以下では、家事従事者の損害賠償額を計算する際に問題となる点についてQ&A方式で紹介します。
Q1
家事従事者の基礎賃金はどの程度ですか。
A
原則として、女性労働者の平均賃金(※)が基礎賃金として用いられています。
なお、男性の家事従事者の場合も同様に女性の平均賃金(※)が用いられることが多いです。
※賃金センサス代1巻代1表の産業計、企業規模計、学歴系の全年齢平均賃金または年齢別平均賃金をいいます。
Q2
家事に従事していた妻が交通事故により死亡した場合、逸失利益は認められるのでしょうか。
A
認められます。
家事労働を金銭的に評価し、平均的就労可能年限に達するまでの逸失利益を算定することが可能です。
Q3
兼業主婦の基礎収入額(死亡逸失利益)算定の際、家事従事者としての収入(女性平均賃金額)に、実収入分を加算することは可能ですか。
A
原則として、実収入部分を加算することはなく、女性の平均賃金額のみを基礎収入とします。

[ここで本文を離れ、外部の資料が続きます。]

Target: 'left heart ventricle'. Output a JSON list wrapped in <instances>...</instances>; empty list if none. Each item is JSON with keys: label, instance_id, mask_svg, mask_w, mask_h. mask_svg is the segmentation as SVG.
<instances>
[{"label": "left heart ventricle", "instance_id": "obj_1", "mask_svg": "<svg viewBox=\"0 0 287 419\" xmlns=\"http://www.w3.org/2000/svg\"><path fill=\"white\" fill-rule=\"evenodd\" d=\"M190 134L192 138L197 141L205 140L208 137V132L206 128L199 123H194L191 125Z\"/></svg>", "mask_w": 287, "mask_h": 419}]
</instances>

ただし、金銭収入額が平均賃金額以上のときは、実収入額によって給与所得者や、個人事業者等として損害額を算定します。
(なお、金銭収入の喪失が家庭に与える影響が多い等の事情を考慮して、比較的金額が高い年齢別平均賃金を使う裁判例もあります。)。
Q4
一人暮らしの主婦です。家事従事者として認められますか。
A
原則として、認められません。
家事従事者と認められるためには、自己の家族のために主婦的労務に服することが必要です。

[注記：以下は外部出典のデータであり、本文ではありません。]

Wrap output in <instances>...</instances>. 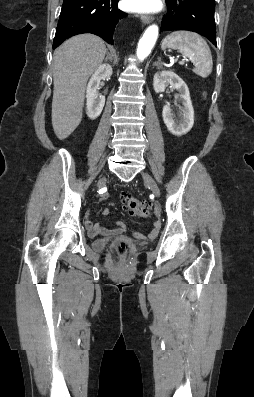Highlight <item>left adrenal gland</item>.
Returning <instances> with one entry per match:
<instances>
[{"label": "left adrenal gland", "mask_w": 254, "mask_h": 397, "mask_svg": "<svg viewBox=\"0 0 254 397\" xmlns=\"http://www.w3.org/2000/svg\"><path fill=\"white\" fill-rule=\"evenodd\" d=\"M156 66L158 69L162 68L161 57H158V61L153 63V67Z\"/></svg>", "instance_id": "a2214340"}]
</instances>
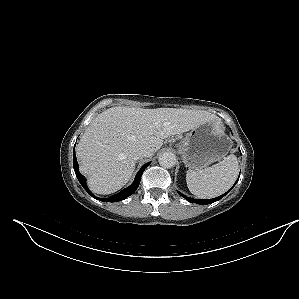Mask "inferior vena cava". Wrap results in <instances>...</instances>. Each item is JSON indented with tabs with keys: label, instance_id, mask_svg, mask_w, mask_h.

そのため、一人暮らしの被害者が自己のために家事を行っていても、家事従事者には該当しません。
Q5
子供夫婦等と同居している場合も、家事従事者として認められますか。
A
自身以外の家事を行っているのであれば認められます。
この場合、家事を分担して行っていると考えられるので、実際に分担している家事労働の内容、従事できる労務の程度等を考慮して、通常の家事従事者の基礎賃金よりも減額されることが多いです。

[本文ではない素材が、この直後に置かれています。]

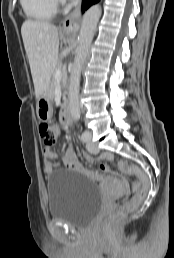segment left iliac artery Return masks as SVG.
<instances>
[{
    "label": "left iliac artery",
    "instance_id": "1",
    "mask_svg": "<svg viewBox=\"0 0 174 258\" xmlns=\"http://www.w3.org/2000/svg\"><path fill=\"white\" fill-rule=\"evenodd\" d=\"M81 140L84 141V142H87L89 140L88 132L85 131V132L82 133Z\"/></svg>",
    "mask_w": 174,
    "mask_h": 258
}]
</instances>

このことは、親元にいる子供が、家事の多くを分担している場合にもあてはまります。
Q6
家事従事者の平均賃金を算定する際、年齢や生活状況等は考慮されますか。
A
はい。
例えば、被害者がかなりの高齢の場合、家族との生活状況や、自身の身体状況等を考慮して、賃金センサスの平均賃金から減額した額を基礎収入とする例がみられます。
Q7
事故のせいでしばらく家事、育児を行えなくなりました。専業主婦ですが、休業損害は認められるのでしょうか。
A
現に家族のために家事労働に従事しているのであれば、家事従事者と認定できますので、受傷のため家事に従事できなかった期間については、休業損害を請求することが可能です。
Q8
身内の介護を行う人が家事従事者と認められることはありますか。
A
はい。
例えば、無職の高齢の男性が寝たきりの妻を介護していたのを家事と認定し、休業損害等を認めた例があります(女性・学歴計・全年齢)。